Pasar minyak bakal butuh waktu berbulan-bulan untuk balik normal, meskipun jalur di Selat Hormuz udah dibuka lagi hari ini. Soalnya, sekitar 1 milyar barel minyak udah ilang dari keseimbangan pasokan selama dua setengah bulan terakhir.
Ini kata Amin Nasser, bos perusahaan minyak negara Arab Saudi, Saudi Aramco, yang juga eksportir minyak mentah terbesar di dunia.
"Buka kembali rute itu beda sama normalisasi pasar yang udah kehilangan hampir 1 milyar barel minyak," kata Nasser ke Reuters akhir pekan lalu. Ini setelah Aramco ngelaporin pendapatan Q1 yang lebih bagus dari perkiraan, meskipun Selat Hormuz tutup sebulan penuh di awal tahun.
Di siaran pers Aramco, Nasser bilang perusahaannya bisa memindahkan ekspor lewat pipa East-West ke pelabuhan Yanbu di Laut Merah, yang menghindari Selat Hormuz yang lagi ditutup.

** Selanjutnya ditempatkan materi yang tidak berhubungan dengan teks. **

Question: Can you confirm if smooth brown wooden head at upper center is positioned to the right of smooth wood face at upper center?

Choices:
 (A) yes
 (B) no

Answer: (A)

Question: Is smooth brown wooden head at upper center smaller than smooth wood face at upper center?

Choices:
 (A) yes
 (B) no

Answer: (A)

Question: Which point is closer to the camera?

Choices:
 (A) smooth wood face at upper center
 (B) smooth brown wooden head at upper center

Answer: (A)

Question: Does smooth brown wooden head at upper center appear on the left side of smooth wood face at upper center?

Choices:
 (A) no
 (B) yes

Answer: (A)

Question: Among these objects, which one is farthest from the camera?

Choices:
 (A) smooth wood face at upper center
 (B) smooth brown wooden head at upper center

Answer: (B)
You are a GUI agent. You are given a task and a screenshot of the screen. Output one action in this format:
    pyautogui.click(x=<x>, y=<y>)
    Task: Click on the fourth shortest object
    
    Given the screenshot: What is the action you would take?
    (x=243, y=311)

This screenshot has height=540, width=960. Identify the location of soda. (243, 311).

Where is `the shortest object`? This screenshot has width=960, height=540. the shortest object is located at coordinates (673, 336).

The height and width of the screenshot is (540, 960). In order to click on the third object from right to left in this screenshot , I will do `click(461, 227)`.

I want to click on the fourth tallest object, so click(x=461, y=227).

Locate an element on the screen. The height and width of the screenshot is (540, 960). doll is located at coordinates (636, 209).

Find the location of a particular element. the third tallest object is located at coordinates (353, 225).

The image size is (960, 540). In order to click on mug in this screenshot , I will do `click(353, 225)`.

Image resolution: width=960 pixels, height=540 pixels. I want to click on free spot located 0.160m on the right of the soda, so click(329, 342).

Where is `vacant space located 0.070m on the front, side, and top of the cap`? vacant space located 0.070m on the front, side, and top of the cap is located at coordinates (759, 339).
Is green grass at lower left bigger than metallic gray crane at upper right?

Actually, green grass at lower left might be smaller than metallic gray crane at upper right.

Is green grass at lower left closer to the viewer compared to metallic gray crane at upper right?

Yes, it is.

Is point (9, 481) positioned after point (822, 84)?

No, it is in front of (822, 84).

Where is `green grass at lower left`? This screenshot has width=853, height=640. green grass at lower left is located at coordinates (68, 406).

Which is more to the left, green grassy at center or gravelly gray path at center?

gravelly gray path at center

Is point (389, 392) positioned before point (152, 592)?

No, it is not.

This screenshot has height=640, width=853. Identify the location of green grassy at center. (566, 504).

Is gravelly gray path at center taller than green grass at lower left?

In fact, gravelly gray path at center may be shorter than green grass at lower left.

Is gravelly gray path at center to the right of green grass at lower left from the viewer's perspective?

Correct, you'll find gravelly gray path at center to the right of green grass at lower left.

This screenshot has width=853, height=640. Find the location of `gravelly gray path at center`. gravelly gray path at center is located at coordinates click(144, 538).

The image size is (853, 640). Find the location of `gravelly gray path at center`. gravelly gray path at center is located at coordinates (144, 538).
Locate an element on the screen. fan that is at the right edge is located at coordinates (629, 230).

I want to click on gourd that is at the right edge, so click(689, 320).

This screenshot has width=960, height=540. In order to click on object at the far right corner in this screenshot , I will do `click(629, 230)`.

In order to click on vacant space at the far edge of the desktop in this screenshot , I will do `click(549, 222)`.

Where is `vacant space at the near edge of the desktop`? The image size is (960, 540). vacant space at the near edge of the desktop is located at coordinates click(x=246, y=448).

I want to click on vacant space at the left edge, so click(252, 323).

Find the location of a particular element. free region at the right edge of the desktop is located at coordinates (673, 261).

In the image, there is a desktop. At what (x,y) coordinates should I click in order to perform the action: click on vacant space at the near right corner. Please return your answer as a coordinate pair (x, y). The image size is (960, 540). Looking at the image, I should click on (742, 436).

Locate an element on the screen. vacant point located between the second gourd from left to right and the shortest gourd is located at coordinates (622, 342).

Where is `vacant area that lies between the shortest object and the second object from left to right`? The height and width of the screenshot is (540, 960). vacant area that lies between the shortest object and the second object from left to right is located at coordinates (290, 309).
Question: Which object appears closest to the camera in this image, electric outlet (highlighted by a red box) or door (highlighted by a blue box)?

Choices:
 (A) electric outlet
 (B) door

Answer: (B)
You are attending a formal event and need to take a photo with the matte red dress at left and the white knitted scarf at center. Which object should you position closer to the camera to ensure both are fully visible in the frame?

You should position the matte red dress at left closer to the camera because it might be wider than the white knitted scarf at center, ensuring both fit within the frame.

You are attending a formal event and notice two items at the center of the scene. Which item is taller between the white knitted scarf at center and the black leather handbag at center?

"Pipa East-West kami, yang udah dipake sampe kapasitas maksimal 7 juta barel per hari, udah terbukti jadi jalur pasokan yang penting banget. Ini bantu kurangi dampak krisis energi global dan ngasih solusi buat pelanggan yang terkena masalah pengiriman di Selat Hormuz," ujar Nasser.
Selain soal fleksibilitas layani pelanggan, Nasser juga bilang minyak dan gas itu penting buat pertumbuhan ekonomi global baru sekarang. "Kejadian baru ini tunjukin gimana minyak dan gas itu vital buat keamanan energi dan ekonomi global, dan jadi pengingat bahwa pasokan energi yang andal itu kritis," kata eksekutif puncak Aramco itu.
Kehilangan pasokan ini lagi nguras persediaan di semua pasar. Beberapa wilayah, terutama di Asia, udah mengalami tekanan parah buat dapetin minyak.
Kehilangan 1 milyar barel ini bakal berimbas ke pasar minyak selama berbulan-bulan, meskipun Selat Hormuz udah dibuka lagi tanpa syarat buat kapal tanker sekarang.
Tapi, masih suram soal prospek ini. Presiden AS Donald Trump nolak tanggapan Iran soal proposal damai yang disusun AS.
Pokoknya, nggak peduli kapan pasokan dari Timur Tengah normal lagi, kerusakan pasar minyak global udah terlanjur terjadi, kata Nasser dan petinggi produsen minyak laen.
"Kita udah gali lubang sekitar 1 milyar barel kekurangan, dan lubang ini makin dalem setiap hari," kata bos Shell, Wael Sawan.
Woods dari ExxonMobil bilang, "kalo liat gangguan pasokan minyak dan gas yang belum pernah terjadi ini, pasar pasti belelum liat dampak penuhnya. Masiih akan ada dampak lagi kalo Selat ini masi tutup." Bahkan kalo Selat dibuka hari ini, butuh waktu satu-dua bulan buat pasar liat aliran normal lagi.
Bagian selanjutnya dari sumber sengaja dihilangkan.